Run tests to see if changes violate expected behaviour
if something breaks, it’s often better to hand it to another model if the initial one isn’t able to figure it out (I prefer Claude)

Tools I use

I currently use GitHub Copilot (free through my student account) integrated with VSCode, and Claude and Gemini web interface for more complex tasks requiring careful context management.

I’ve experimented with other tools - Cursor early after launch had significant hallucination issues that pushed me toward the web chat approach. I’m planning to try Cline and Windsurf next, and have heard promising things about Claude Code though I haven’t used it yet due to the costs.

Context and the web chat hack

I do use coding agents integrated with an IDE (Copilot with VSCode, that’s the only one I have right now). These did have a terrible experience for me until very recently, and frequently gave me grossly incorrect code and I’d have to redo from scratch (which is why I prefer spec driven development rather than one off prompts whenever using integrated agents).

I found a hack that works a lot of times to bypass this limitation of one off prompts (it’s all about context).

I believe that coding agents are sometimes terrible at choosing the correct context even when you tell them explicitly which ones to use (you’d have noticed them reading multiple unrelated files to do a change).

Instead I copy parts of the code that I know are relevant, create a prompt that explains exactly what I want to do, any design rules that I want it to conform to etc. and paste it to Claude or another web based chat platform, which has worked well for a lot of tasks that integrated coding agents would have bloated the context for.

The human part

I strongly believe that there’s no replacing humans in software engineering, and the best way to make use of this tech is as a tool to multiply output.

However output is not impact, therefore humans are required to find out where things should be going, and will be valued for their taste and judgement going forward.

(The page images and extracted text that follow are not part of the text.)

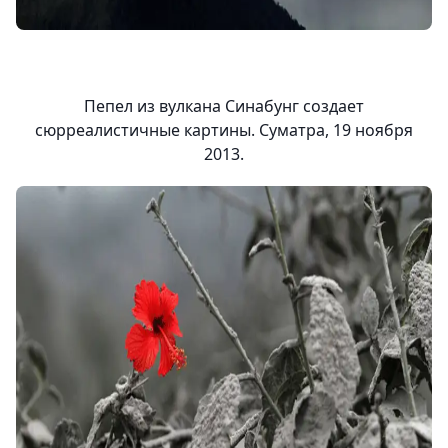
Пепел из вулкана Синабунг создает
сюрреалистичные картины. Суматра, 19 ноября
2013.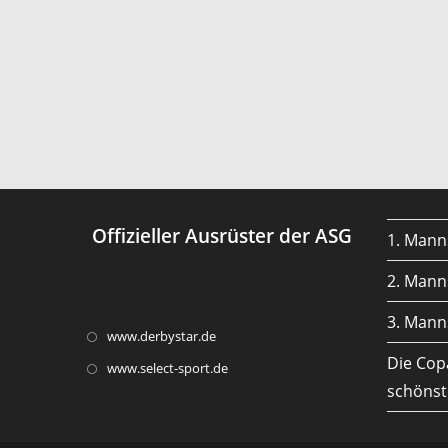
Offizieller Ausrüster der ASG
1. Mann
2. Mann
3. Mann
Opens
www.derbystar.de
in
Die Cop
Opens
www.select-sport.de
a
in
schönst
new
a
tab
new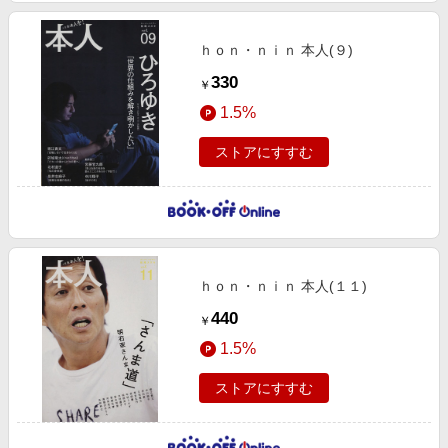
ｈｏｎ・ｎｉｎ 本人(９)
330
￥
1.5%
ストアにすすむ
ｈｏｎ・ｎｉｎ 本人(１１)
440
￥
1.5%
ストアにすすむ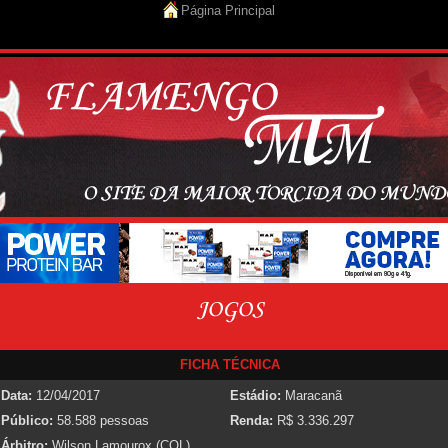
Página Principal
FICHA TÉCNICA
Data:
12/04/2017
Estádio:
Maracanã
Público:
58.588 pessoas
Renda:
R$ 3.336.297
Árbitro:
Wilson Lamourox (COL)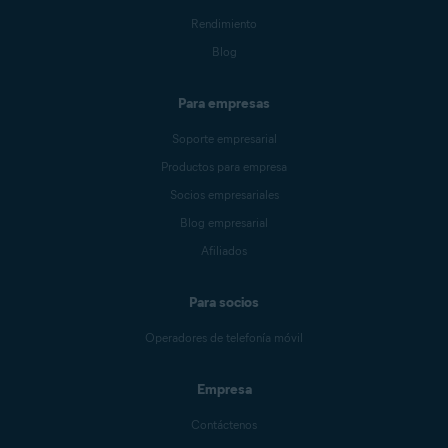
Rendimiento
Blog
Para empresas
Soporte empresarial
Productos para empresa
Socios empresariales
Blog empresarial
Afiliados
Para socios
Operadores de telefonía móvil
Empresa
Contáctenos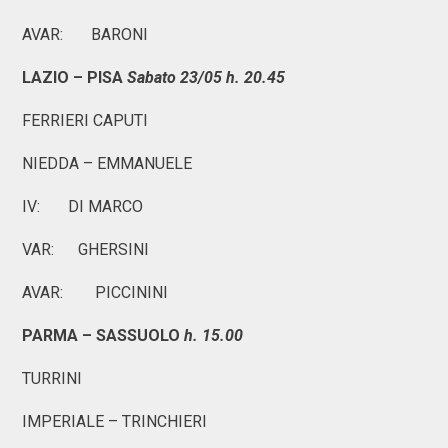
AVAR: BARONI
LAZIO – PISA
Sabato 23/05 h. 20.45
FERRIERI CAPUTI
NIEDDA – EMMANUELE
IV: DI MARCO
VAR: GHERSINI
AVAR: PICCININI
PARMA – SASSUOLO
h. 15.00
TURRINI
IMPERIALE – TRINCHIERI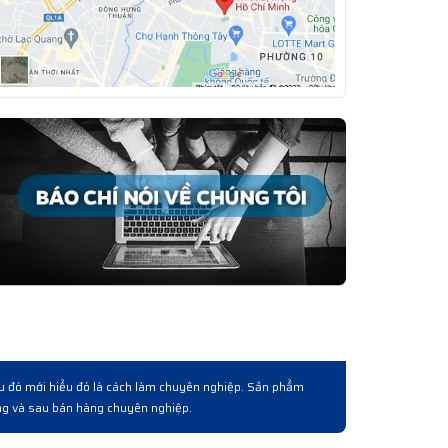
 chuyên
Có người quen giới thiêụ và làm việc qua lấy lô hàng. Về cơ
hoá, giá cả và cách phục vụ khách hàng bài bản chuyên ngh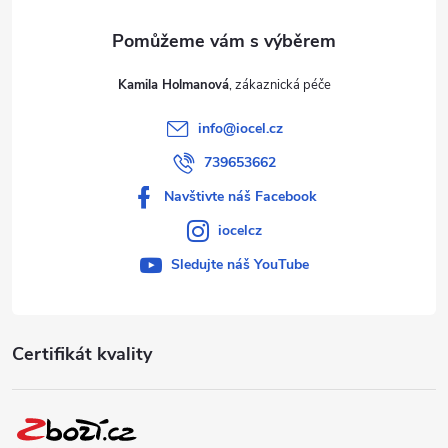
Kamila Holmanová
info
@
iocel.cz
739653662
Navštivte náš Facebook
iocelcz
Sledujte náš YouTube
Certifikát kvality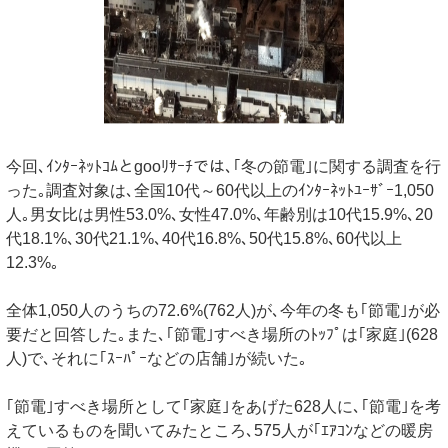
今回､ｲﾝﾀｰﾈｯﾄｺﾑとgooﾘｻｰﾁでは､｢冬の節電｣に関する調査を行
った｡調査対象は､全国10代～60代以上のｲﾝﾀｰﾈｯﾄﾕｰｻﾞｰ1,050
人｡男女比は男性53.0%､女性47.0%､年齢別は10代15.9%､20
代18.1%､30代21.1%､40代16.8%､50代15.8%､60代以上
12.3%｡
全体1,050人のうちの72.6%(762人)が､今年の冬も｢節電｣が必
要だと回答した｡また､｢節電｣すべき場所のﾄｯﾌﾟは｢家庭｣(628
人)で､それに｢ｽｰﾊﾟｰなどの店舗｣が続いた｡
｢節電｣すべき場所として｢家庭｣をあげた628人に､｢節電｣を考
えているものを聞いてみたところ､575人が｢ｴｱｺﾝなどの暖房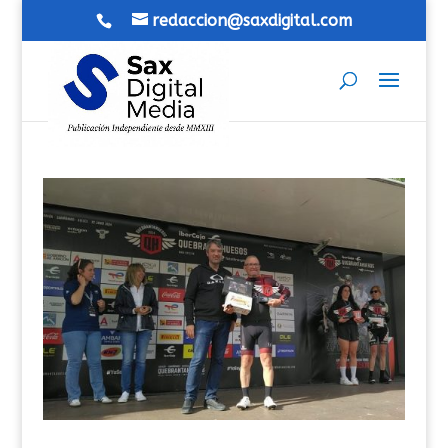
redaccion@saxdigital.com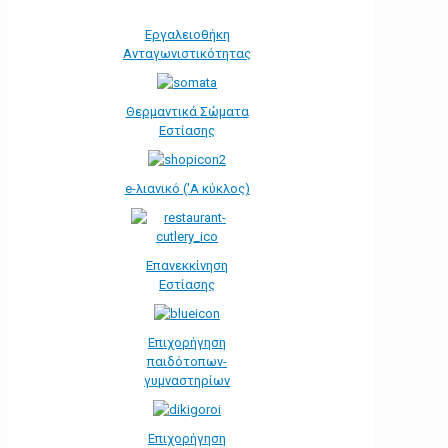
Εργαλειοθήκη
Ανταγωνιστικότητας
Θερμαντικά Σώματα
Εστίασης
e-λιανικό ('Α κύκλος)
Επανεκκίνηση
Εστίασης
Επιχορήγηση
παιδότοπων-
γυμναστηρίων
Επιχορήγηση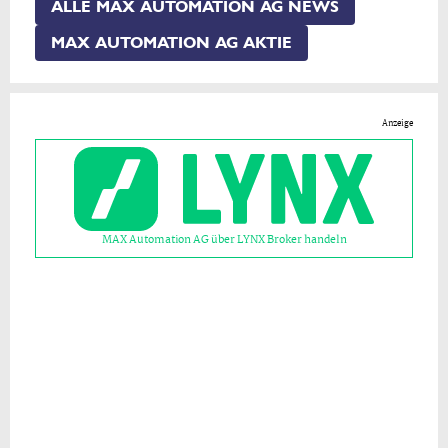
ALLE MAX AUTOMATION AG NEWS
MAX AUTOMATION AG AKTIE
Anzeige
MAX Automation AG über LYNX Broker handeln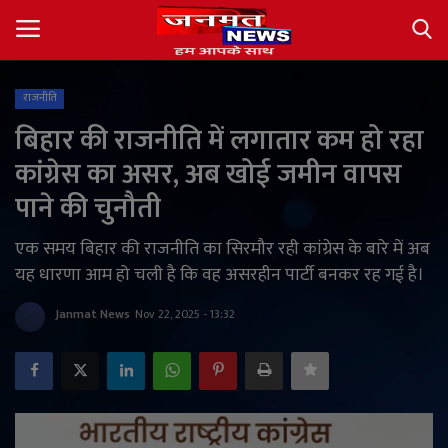
राजनीति
Login
Register
बिहार की राजनीति में लगातार कम हो रहा
कांग्रेस का असर, अब खोई जमीन वापस
About
पाने की चुनौती
Contact
एक समय बिहार की राजनीति का सिरमौर रही कांग्रेस के बारे में अब
यह धारणा आम हो चली है कि वह असरहीन पार्टी बनकर रह गई है।
देश
Janmat News
Nov 22, 2025 - 13:32
अंतर्राष्ट्रीय
राज्य
खेल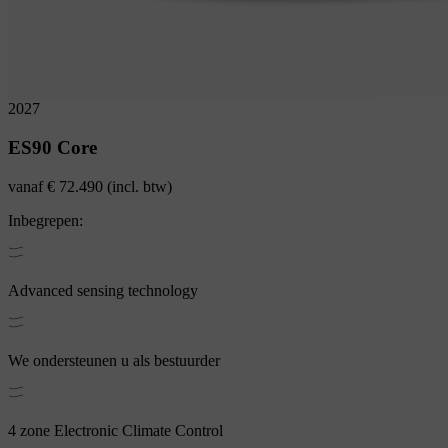
2027
ES90
Core
vanaf
€ 72.490
(incl. btw)
Inbegrepen:
Advanced sensing technology
We ondersteunen u als bestuurder
4 zone Electronic Climate Control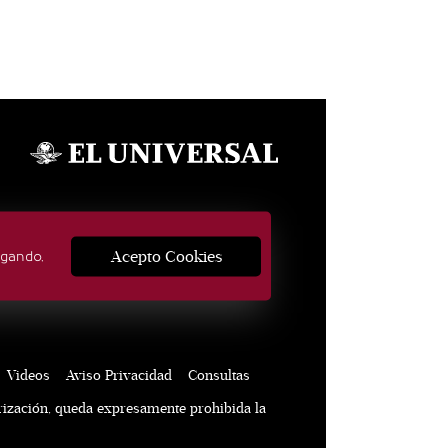
SÍGUENOS
Acepto Cookies
egando,
Videos
Aviso Privacidad
Consultas
rización, queda expresamente prohibida la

Humans should be in the loop (especially for any and all code that goes to production), and by using humans + AI we’ll be able to achieve a lot more (multiples, not incremental changes) compared to before.

So, is this a good thing?

Yes.

Personally, apart from all the things I’ve mentioned before, it allows for iterating on a lot more ideas than before. A lot of my blogs contain scripts that have been generated by AI, iterated upon, then refined by hand to remove the fluff and have the exact things needed. I’m also using it to assist in writing the code for upcoming sidequests on TTL and durable execution.

I’d love to not think about the syntax too much when building things, and get more of my ideas out there in the world. I really enjoy the process of building things, and the syntax significantly slows things down, so any improvement to that is helpful as it helps me get things done while the idea is still fresh in my mind.

On the other hand I also like to implement things by hand to learn - scaling, performance improvement, memory are some of the things I would prefer to do without any AI assistance.

I do like to discuss difficult learning topics with gemini though, and make it critique the design of my systems (something I’m not very good at) in a way that keeps it from being sycophantic about it. This is one limitation of LLMs that if overcome can help improve things a lot, getting critique for your ideas anytime, use the knowledge the LLM was trained on to spot flaws early.

What about prod?

Production code should still be thoroughly reviewed, and any generated code should be generated on the basis of specific details, not vibes. There’s also automated testing, but tests aren’t enough alone, and understanding of the generated code and prior codebase is essential for using these tools where code affects live software.